Release of the US CPI print was the single most important event for financial markets. Yesterday's release showed moderation with headline print at 7.70% yoy (prior 8.20%), 0.40% mom (prior 0.40%) and Core CPI at 6.30% (prior 6.60%).
The data release confirmed few narratives. The June print of 9.1% CPI marked the peak in inflation and FOMC will slow the pace of rate hikes. Market is now pricing in the terminal rate at 4.92%. Post the FOMC , mkt had priced in a peak terminal rate of 5.25%. Interestingly, there has been extensive talk on the Shelter component of US CPI which measures rental values / imputed rent (owners' equivalent rent) and lodging away from home. Though the shelter component rose 0.80% mom, the sticky OER component rose 0.60% (prior 0.80%) which is a welcome sign.
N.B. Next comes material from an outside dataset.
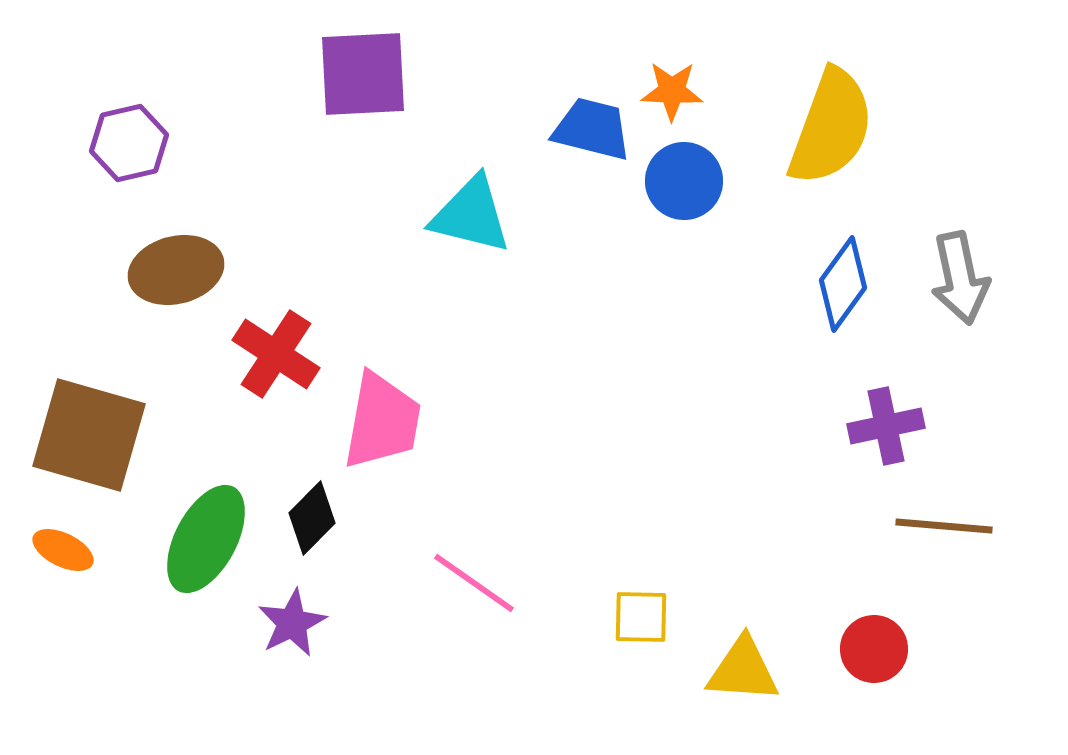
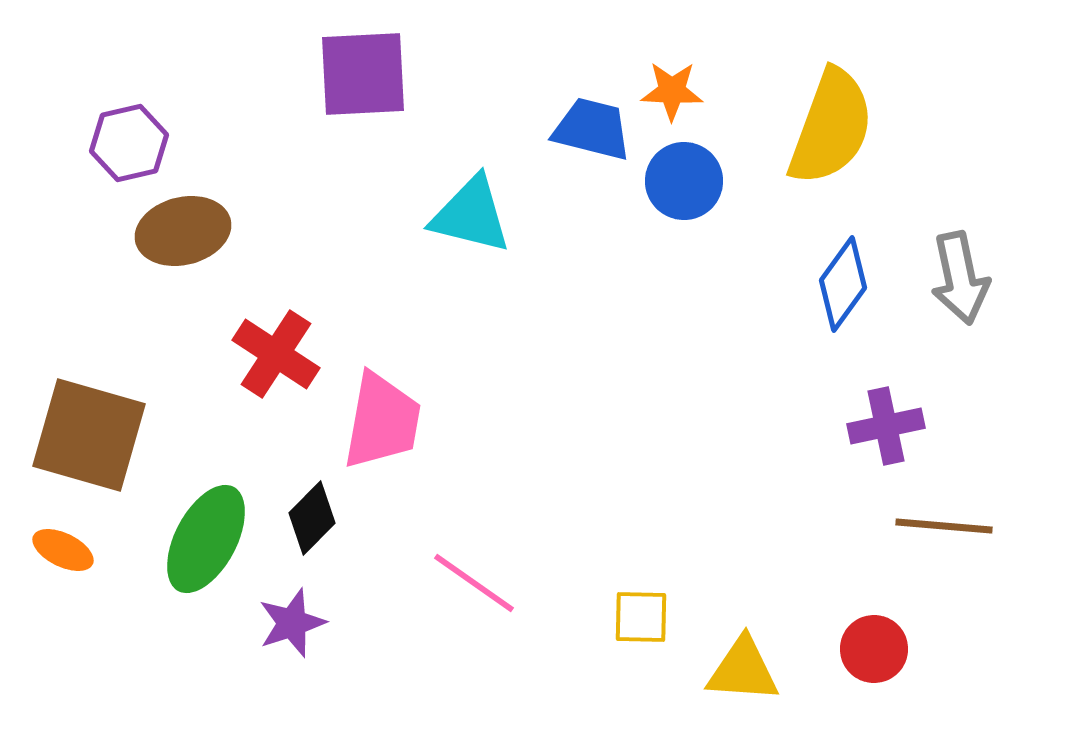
brown ellipse: moved 7 px right, 39 px up
purple star: rotated 8 degrees clockwise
The markets went into a frenzy mode or may be long liquidation mode. USD fell across the board, bonds rose and equities rose. Also aiding the sentiment was China adjusting protocols for covid control.
For the India market, equities are up 1.70% and with stable FPI trend seen in the last three months, the current CPI print bodes well for the outlook. 1Y OIS opened at 6.63% ( 6.82% close) and 5Y OIS opened at 6.43% ( 6.69% close). Forwards are naturally higher as US rates get repriced with Oct 23 premia trading at 190 ps (prev close 182.75). WAR on call money is trading at 5.90%
On USDINR , volume buying is seen at 80.60. I am leaning into the long camp with plan to buy 30% at 80.65 levels and add at 80.20 levels with stops below 80.00. On the rates side, India inflation release will be an important one which I have covered in my previous posting.
I end the market briefing here. Happy navigating financial markets.
I take profit on the long USDINR initiated on 11 Nov 22 at 80.65. Unwind rate 81.85.